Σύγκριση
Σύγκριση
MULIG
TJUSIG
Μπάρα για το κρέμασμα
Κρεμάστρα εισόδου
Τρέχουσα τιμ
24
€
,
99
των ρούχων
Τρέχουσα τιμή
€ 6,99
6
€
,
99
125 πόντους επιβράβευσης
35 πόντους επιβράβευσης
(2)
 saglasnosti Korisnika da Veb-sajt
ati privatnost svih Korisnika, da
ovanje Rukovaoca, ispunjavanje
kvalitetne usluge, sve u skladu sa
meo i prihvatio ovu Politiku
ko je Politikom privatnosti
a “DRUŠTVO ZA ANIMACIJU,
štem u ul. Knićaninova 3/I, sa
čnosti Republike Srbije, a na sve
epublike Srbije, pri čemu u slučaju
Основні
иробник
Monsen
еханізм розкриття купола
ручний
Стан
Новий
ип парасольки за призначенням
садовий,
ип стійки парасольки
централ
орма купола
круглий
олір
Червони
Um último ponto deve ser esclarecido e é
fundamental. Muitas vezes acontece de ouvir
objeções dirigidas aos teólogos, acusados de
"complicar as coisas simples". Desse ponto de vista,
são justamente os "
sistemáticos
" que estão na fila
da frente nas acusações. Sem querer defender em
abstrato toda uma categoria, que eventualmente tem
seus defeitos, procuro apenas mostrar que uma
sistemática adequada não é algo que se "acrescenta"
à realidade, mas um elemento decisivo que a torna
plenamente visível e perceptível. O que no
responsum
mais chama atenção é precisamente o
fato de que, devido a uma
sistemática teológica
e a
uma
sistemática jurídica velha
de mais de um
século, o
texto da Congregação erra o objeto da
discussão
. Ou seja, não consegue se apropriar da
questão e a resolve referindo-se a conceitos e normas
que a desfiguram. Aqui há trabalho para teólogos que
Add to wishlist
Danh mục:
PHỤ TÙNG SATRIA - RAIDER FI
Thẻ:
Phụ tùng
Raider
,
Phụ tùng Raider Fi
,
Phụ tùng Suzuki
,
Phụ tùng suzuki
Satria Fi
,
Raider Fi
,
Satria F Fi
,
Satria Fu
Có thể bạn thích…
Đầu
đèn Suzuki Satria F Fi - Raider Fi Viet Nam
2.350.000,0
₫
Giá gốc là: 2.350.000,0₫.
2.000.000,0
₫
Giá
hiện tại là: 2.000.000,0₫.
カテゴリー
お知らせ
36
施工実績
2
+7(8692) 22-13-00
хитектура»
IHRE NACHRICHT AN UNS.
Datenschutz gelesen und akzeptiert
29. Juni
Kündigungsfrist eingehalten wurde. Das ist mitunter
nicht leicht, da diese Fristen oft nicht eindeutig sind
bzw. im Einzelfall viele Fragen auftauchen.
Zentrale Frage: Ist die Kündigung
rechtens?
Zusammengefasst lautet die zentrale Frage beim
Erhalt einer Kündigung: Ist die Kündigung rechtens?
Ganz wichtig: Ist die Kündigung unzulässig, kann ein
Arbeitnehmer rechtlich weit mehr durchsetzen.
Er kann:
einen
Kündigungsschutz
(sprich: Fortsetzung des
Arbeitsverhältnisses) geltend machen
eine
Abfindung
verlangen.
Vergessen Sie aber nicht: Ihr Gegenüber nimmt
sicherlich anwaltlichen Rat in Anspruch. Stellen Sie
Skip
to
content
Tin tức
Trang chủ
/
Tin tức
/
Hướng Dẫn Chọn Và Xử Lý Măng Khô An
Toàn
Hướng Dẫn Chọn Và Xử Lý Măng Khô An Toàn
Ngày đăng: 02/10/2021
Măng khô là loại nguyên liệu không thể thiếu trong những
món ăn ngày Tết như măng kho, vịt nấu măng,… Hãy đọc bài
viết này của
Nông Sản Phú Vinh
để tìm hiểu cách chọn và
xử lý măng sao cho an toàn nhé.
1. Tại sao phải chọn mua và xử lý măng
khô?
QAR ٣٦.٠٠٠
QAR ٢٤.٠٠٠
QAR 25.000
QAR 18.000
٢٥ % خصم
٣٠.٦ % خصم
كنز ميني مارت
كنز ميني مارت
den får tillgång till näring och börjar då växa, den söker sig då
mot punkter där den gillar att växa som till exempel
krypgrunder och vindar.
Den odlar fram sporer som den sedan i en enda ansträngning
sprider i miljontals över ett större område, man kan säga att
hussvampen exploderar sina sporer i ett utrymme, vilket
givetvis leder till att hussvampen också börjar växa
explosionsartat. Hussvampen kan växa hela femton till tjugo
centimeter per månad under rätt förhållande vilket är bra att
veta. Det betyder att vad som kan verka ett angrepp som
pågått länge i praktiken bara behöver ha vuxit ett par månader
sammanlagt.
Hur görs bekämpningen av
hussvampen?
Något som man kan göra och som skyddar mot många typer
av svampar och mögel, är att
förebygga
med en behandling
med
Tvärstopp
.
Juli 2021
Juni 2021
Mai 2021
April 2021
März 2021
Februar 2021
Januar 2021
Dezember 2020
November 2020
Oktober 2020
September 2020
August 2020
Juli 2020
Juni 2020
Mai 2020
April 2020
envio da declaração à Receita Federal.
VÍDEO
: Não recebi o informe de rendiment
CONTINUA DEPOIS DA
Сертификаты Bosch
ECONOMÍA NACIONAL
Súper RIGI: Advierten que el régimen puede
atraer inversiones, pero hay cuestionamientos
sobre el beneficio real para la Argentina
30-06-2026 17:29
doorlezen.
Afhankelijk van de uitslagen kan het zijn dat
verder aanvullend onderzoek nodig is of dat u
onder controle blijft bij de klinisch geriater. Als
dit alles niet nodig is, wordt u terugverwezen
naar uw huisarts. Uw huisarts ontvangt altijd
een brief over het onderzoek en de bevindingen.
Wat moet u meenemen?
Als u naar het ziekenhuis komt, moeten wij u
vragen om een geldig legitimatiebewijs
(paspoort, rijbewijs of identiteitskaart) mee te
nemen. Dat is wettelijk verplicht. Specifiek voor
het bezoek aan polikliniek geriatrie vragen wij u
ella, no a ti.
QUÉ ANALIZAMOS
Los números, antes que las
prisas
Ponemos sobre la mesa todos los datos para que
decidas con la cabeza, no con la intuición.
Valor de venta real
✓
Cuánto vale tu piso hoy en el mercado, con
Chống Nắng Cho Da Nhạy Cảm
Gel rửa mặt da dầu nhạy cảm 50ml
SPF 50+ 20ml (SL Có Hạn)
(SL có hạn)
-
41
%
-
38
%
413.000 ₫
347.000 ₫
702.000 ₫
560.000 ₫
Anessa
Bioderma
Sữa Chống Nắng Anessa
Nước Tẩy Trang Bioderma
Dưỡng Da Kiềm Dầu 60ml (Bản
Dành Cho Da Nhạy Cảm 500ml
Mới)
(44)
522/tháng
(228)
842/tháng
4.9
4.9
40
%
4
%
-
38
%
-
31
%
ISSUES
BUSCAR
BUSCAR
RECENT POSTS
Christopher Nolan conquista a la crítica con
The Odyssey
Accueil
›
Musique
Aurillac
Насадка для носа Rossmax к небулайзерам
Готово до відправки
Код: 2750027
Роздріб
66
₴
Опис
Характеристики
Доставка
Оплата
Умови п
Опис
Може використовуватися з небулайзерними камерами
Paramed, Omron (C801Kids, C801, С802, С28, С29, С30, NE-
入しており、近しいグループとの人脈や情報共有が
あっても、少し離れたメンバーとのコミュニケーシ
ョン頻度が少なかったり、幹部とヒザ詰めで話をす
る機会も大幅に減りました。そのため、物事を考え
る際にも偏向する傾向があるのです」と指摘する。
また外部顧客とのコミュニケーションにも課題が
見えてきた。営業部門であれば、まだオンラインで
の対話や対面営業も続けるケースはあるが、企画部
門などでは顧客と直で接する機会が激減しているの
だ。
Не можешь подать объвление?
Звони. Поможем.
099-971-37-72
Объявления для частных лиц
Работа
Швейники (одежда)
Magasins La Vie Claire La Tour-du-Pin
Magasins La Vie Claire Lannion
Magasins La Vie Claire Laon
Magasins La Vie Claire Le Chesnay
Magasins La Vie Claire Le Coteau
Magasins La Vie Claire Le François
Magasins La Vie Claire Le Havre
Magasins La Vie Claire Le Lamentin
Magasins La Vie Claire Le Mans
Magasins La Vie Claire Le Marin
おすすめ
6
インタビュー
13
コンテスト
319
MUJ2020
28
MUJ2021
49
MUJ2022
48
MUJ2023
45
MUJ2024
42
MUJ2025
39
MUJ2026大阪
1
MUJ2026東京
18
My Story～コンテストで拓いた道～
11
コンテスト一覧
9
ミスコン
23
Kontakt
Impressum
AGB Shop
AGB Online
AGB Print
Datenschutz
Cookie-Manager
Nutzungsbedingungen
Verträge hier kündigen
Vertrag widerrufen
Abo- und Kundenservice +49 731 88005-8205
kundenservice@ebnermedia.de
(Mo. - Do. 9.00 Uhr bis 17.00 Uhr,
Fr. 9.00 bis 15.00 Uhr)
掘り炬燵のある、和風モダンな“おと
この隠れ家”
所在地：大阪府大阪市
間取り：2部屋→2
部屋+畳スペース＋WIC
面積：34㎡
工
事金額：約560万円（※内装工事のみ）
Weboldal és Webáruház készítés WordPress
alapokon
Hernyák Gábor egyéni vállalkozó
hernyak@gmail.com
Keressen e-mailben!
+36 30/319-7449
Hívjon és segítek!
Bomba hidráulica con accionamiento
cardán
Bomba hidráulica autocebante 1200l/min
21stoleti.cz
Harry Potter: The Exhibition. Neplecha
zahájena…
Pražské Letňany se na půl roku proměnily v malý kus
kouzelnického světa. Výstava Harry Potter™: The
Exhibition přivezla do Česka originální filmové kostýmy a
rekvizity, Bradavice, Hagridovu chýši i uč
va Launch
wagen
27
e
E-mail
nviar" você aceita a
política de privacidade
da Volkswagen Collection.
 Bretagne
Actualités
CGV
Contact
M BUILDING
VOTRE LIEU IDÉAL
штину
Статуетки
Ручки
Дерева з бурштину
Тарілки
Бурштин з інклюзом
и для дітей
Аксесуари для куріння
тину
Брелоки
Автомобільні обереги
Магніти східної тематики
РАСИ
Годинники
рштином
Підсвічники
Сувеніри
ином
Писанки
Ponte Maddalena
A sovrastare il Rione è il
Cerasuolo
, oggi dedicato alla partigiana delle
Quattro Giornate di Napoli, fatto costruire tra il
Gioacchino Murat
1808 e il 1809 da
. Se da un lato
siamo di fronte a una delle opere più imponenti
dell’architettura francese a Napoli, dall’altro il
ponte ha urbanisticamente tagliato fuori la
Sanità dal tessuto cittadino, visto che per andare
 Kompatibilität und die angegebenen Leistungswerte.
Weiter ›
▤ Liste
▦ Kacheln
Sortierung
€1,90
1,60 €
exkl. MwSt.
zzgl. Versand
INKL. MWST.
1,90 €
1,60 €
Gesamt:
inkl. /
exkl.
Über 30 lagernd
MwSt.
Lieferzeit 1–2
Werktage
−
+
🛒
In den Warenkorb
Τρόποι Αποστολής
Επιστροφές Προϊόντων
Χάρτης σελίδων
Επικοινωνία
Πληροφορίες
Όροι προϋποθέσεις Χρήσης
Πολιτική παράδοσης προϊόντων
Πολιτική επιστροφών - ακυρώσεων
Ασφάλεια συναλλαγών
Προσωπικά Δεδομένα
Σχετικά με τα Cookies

**THE PROBLEM**
Copy all lines from the listing that contain "Magasins".

**EXERCISE OUTPUT**
Magasins La Vie Claire La Tour-du-Pin
Magasins La Vie Claire Lannion
Magasins La Vie Claire Laon
Magasins La Vie Claire Le Chesnay
Magasins La Vie Claire Le Coteau
Magasins La Vie Claire Le François
Magasins La Vie Claire Le Havre
Magasins La Vie Claire Le Lamentin
Magasins La Vie Claire Le Mans
Magasins La Vie Claire Le Marin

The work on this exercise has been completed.